- [Activity]
All lines below are to be transcribed exactly.

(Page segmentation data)

== Segment start ==

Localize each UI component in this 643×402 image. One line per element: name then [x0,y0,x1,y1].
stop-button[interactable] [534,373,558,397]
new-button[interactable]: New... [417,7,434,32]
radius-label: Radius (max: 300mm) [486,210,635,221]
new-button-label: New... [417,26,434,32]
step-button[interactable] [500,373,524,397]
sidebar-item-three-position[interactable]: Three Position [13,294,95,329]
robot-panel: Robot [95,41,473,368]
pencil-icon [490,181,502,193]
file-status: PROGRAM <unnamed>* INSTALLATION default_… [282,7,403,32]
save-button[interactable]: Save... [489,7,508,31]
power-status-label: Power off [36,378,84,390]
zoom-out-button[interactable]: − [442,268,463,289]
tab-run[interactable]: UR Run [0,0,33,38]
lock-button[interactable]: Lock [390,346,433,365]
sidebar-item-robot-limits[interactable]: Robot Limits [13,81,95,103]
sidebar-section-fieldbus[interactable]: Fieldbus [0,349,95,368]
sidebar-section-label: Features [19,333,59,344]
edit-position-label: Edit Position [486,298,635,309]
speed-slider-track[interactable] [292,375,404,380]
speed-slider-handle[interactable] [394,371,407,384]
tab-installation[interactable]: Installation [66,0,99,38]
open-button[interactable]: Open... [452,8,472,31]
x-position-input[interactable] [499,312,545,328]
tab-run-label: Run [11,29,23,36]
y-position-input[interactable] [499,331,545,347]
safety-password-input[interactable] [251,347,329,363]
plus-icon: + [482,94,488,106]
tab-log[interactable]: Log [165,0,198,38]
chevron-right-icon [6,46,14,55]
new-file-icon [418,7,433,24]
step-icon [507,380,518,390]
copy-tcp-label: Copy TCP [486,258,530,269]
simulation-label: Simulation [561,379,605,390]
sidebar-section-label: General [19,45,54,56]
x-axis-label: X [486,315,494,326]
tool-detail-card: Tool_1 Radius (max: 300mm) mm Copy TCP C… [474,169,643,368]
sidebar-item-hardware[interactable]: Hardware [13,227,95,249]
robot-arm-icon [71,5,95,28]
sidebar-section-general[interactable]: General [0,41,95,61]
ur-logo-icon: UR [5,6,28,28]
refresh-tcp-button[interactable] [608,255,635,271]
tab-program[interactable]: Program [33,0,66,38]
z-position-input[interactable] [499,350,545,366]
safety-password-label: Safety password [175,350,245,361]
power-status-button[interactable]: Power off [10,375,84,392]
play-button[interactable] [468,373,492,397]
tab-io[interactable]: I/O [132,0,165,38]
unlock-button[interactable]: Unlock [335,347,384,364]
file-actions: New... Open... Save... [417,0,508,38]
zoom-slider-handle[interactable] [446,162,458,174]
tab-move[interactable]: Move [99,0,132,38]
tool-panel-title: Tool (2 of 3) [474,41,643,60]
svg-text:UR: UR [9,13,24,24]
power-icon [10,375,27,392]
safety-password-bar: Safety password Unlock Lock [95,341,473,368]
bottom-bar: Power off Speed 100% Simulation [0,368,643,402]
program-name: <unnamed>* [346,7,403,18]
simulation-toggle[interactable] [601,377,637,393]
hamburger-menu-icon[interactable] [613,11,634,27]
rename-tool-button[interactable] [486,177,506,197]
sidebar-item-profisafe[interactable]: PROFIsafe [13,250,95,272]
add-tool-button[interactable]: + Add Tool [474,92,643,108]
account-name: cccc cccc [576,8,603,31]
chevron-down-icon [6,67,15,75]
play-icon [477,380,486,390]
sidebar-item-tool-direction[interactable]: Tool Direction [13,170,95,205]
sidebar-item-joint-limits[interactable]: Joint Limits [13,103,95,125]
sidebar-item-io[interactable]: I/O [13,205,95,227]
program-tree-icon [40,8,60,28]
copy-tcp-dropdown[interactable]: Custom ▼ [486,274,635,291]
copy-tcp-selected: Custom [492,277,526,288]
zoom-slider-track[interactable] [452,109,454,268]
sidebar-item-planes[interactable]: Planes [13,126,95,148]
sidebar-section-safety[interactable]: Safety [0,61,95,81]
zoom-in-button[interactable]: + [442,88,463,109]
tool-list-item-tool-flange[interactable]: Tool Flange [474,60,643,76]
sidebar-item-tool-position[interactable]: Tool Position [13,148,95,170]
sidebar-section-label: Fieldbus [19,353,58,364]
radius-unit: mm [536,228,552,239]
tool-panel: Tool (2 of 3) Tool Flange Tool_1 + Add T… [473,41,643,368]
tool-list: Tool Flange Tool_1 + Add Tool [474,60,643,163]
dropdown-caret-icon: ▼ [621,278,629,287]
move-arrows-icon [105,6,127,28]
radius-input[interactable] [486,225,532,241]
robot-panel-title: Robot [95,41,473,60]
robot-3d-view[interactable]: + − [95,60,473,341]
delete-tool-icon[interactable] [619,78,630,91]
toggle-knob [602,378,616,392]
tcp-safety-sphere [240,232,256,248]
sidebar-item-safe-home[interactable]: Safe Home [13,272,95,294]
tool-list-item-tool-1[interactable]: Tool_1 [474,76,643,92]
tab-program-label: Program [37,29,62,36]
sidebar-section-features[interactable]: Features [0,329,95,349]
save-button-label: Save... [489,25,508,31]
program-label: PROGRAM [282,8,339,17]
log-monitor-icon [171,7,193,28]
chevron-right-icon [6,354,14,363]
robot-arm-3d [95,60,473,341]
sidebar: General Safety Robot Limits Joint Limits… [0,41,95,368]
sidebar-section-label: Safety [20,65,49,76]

== Segment end ==

- [Output]
Localize each UI component in this 643×402 image. One line per element: name then [x0,y0,x1,y1].
stop-button[interactable] [534,373,558,397]
new-button[interactable]: New... [417,7,434,32]
radius-label: Radius (max: 300mm) [486,210,635,221]
new-button-label: New... [417,26,434,32]
step-button[interactable] [500,373,524,397]
sidebar-item-three-position[interactable]: Three Position [13,294,95,329]
robot-panel: Robot [95,41,473,368]
pencil-icon [490,181,502,193]
file-status: PROGRAM <unnamed>* INSTALLATION default_… [282,7,403,32]
save-button[interactable]: Save... [489,7,508,31]
power-status-label: Power off [36,378,84,390]
zoom-out-button[interactable]: − [442,268,463,289]
tab-run[interactable]: UR Run [0,0,33,38]
lock-button[interactable]: Lock [390,346,433,365]
sidebar-item-robot-limits[interactable]: Robot Limits [13,81,95,103]
sidebar-section-fieldbus[interactable]: Fieldbus [0,349,95,368]
sidebar-section-label: Features [19,333,59,344]
edit-position-label: Edit Position [486,298,635,309]
speed-slider-track[interactable] [292,375,404,380]
speed-slider-handle[interactable] [394,371,407,384]
tab-installation[interactable]: Installation [66,0,99,38]
open-button[interactable]: Open... [452,8,472,31]
x-position-input[interactable] [499,312,545,328]
tab-run-label: Run [11,29,23,36]
y-position-input[interactable] [499,331,545,347]
safety-password-input[interactable] [251,347,329,363]
plus-icon: + [482,94,488,106]
tab-log[interactable]: Log [165,0,198,38]
chevron-right-icon [6,46,14,55]
new-file-icon [418,7,433,24]
step-icon [507,380,518,390]
copy-tcp-label: Copy TCP [486,258,530,269]
simulation-label: Simulation [561,379,605,390]
sidebar-section-label: General [19,45,54,56]
x-axis-label: X [486,315,494,326]
tool-detail-card: Tool_1 Radius (max: 300mm) mm Copy TCP C… [474,169,643,368]
sidebar-item-hardware[interactable]: Hardware [13,227,95,249]
robot-arm-icon [71,5,95,28]
sidebar-section-general[interactable]: General [0,41,95,61]
ur-logo-icon: UR [5,6,28,28]
refresh-tcp-button[interactable] [608,255,635,271]
tab-program[interactable]: Program [33,0,66,38]
z-position-input[interactable] [499,350,545,366]
safety-password-label: Safety password [175,350,245,361]
power-status-button[interactable]: Power off [10,375,84,392]
play-button[interactable] [468,373,492,397]
tab-io[interactable]: I/O [132,0,165,38]
unlock-button[interactable]: Unlock [335,347,384,364]
file-actions: New... Open... Save... [417,0,508,38]
zoom-slider-handle[interactable] [446,162,458,174]
tab-move[interactable]: Move [99,0,132,38]
tool-panel-title: Tool (2 of 3) [474,41,643,60]
svg-text:UR: UR [9,13,24,24]
power-icon [10,375,27,392]
safety-password-bar: Safety password Unlock Lock [95,341,473,368]
bottom-bar: Power off Speed 100% Simulation [0,368,643,402]
program-name: <unnamed>* [346,7,403,18]
simulation-toggle[interactable] [601,377,637,393]
hamburger-menu-icon[interactable] [613,11,634,27]
rename-tool-button[interactable] [486,177,506,197]
sidebar-item-profisafe[interactable]: PROFIsafe [13,250,95,272]
add-tool-button[interactable]: + Add Tool [474,92,643,108]
account-name: cccc cccc [576,8,603,31]
chevron-down-icon [6,67,15,75]
play-icon [477,380,486,390]
sidebar-item-tool-direction[interactable]: Tool Direction [13,170,95,205]
sidebar-item-joint-limits[interactable]: Joint Limits [13,103,95,125]
sidebar-item-io[interactable]: I/O [13,205,95,227]
program-tree-icon [40,8,60,28]
copy-tcp-dropdown[interactable]: Custom ▼ [486,274,635,291]
copy-tcp-selected: Custom [492,277,526,288]
zoom-slider-track[interactable] [452,109,454,268]
sidebar-item-planes[interactable]: Planes [13,126,95,148]
sidebar-section-safety[interactable]: Safety [0,61,95,81]
zoom-in-button[interactable]: + [442,88,463,109]
tool-list-item-tool-flange[interactable]: Tool Flange [474,60,643,76]
sidebar-item-tool-position[interactable]: Tool Position [13,148,95,170]
sidebar-section-label: Fieldbus [19,353,58,364]
radius-unit: mm [536,228,552,239]
tool-panel: Tool (2 of 3) Tool Flange Tool_1 + Add T… [473,41,643,368]
tool-list: Tool Flange Tool_1 + Add Tool [474,60,643,163]
dropdown-caret-icon: ▼ [621,278,629,287]
move-arrows-icon [105,6,127,28]
radius-input[interactable] [486,225,532,241]
robot-panel-title: Robot [95,41,473,60]
robot-3d-view[interactable]: + − [95,60,473,341]
delete-tool-icon[interactable] [619,78,630,91]
toggle-knob [602,378,616,392]
tcp-safety-sphere [240,232,256,248]
sidebar-item-safe-home[interactable]: Safe Home [13,272,95,294]
tool-list-item-tool-1[interactable]: Tool_1 [474,76,643,92]
tab-program-label: Program [37,29,62,36]
sidebar-section-features[interactable]: Features [0,329,95,349]
save-button-label: Save... [489,25,508,31]
program-label: PROGRAM [282,8,339,17]
log-monitor-icon [171,7,193,28]
chevron-right-icon [6,354,14,363]
robot-arm-3d [95,60,473,341]
sidebar: General Safety Robot Limits Joint Limits… [0,41,95,368]
sidebar-section-label: Safety [20,65,49,76]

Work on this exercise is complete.